(Beginning of Raw data)
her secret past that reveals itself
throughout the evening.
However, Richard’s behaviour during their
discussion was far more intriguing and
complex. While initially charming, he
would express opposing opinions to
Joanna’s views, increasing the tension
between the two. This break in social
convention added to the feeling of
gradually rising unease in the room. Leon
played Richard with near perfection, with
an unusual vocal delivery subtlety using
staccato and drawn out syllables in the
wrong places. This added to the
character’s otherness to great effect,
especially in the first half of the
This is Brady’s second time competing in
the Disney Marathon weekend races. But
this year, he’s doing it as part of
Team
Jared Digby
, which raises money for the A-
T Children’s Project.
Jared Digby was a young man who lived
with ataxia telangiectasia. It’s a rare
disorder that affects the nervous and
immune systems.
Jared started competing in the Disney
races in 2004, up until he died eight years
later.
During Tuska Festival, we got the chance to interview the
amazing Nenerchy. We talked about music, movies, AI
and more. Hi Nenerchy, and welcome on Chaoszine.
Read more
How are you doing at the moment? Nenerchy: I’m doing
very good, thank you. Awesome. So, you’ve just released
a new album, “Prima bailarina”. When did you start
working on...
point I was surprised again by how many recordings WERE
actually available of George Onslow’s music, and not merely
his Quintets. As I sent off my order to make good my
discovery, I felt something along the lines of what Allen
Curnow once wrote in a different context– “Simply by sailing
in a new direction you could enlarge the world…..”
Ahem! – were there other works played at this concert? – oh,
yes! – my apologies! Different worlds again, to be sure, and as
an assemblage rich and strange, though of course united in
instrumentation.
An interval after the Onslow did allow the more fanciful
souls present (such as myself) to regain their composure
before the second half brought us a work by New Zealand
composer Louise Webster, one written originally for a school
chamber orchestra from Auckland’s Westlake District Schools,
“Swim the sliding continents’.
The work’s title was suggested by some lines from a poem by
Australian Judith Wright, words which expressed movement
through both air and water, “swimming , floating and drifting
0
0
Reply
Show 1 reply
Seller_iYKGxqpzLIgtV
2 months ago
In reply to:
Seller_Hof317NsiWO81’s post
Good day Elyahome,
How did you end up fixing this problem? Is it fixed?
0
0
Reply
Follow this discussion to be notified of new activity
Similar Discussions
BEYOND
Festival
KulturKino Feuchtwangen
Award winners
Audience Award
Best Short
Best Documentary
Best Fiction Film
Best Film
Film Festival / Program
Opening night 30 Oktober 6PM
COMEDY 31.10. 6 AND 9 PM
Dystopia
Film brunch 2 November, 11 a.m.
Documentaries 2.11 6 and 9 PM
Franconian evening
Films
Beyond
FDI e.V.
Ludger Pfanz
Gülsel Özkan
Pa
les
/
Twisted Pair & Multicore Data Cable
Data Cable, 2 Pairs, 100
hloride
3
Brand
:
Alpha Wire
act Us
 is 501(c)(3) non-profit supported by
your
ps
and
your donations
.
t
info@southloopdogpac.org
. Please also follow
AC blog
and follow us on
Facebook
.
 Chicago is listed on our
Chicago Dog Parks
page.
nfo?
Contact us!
(End of Raw data)
(Beginning of Raw data)
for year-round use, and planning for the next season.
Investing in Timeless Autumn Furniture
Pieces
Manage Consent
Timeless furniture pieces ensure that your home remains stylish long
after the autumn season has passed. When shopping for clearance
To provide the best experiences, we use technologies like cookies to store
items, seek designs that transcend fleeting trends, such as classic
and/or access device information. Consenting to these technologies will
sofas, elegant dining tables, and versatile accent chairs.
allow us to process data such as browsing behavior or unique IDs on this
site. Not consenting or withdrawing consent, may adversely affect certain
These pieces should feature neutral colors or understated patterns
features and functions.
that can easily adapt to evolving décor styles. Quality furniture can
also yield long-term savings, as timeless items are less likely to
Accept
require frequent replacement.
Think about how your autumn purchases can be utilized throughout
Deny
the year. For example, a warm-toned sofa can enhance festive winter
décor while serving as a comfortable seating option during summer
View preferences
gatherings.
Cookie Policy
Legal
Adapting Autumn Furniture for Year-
(End of Raw data)
Exercise description>
In the entries above, restate word for word the lines between the one holding "an assemblage rich" and the one holding "Contact us!", inclusive, and nothing besides.

Answer for this exercise>
an assemblage rich and strange, though of course united in
instrumentation.
An interval after the Onslow did allow the more fanciful
souls present (such as myself) to regain their composure
before the second half brought us a work by New Zealand
composer Louise Webster, one written originally for a school
chamber orchestra from Auckland’s Westlake District Schools,
“Swim the sliding continents’.
The work’s title was suggested by some lines from a poem by
Australian Judith Wright, words which expressed movement
through both air and water, “swimming , floating and drifting
0
0
Reply
Show 1 reply
Seller_iYKGxqpzLIgtV
2 months ago
In reply to:
Seller_Hof317NsiWO81’s post
Good day Elyahome,
How did you end up fixing this problem? Is it fixed?
0
0
Reply
Follow this discussion to be notified of new activity
Similar Discussions
BEYOND
Festival
KulturKino Feuchtwangen
Award winners
Audience Award
Best Short
Best Documentary
Best Fiction Film
Best Film
Film Festival / Program
Opening night 30 Oktober 6PM
COMEDY 31.10. 6 AND 9 PM
Dystopia
Film brunch 2 November, 11 a.m.
Documentaries 2.11 6 and 9 PM
Franconian evening
Films
Beyond
FDI e.V.
Ludger Pfanz
Gülsel Özkan
Pa
les
/
Twisted Pair & Multicore Data Cable
Data Cable, 2 Pairs, 100
hloride
3
Brand
:
Alpha Wire
act Us
 is 501(c)(3) non-profit supported by
your
ps
and
your donations
.
t
info@southloopdogpac.org
. Please also follow
AC blog
and follow us on
Facebook
.
 Chicago is listed on our
Chicago Dog Parks
page.
nfo?
Contact us!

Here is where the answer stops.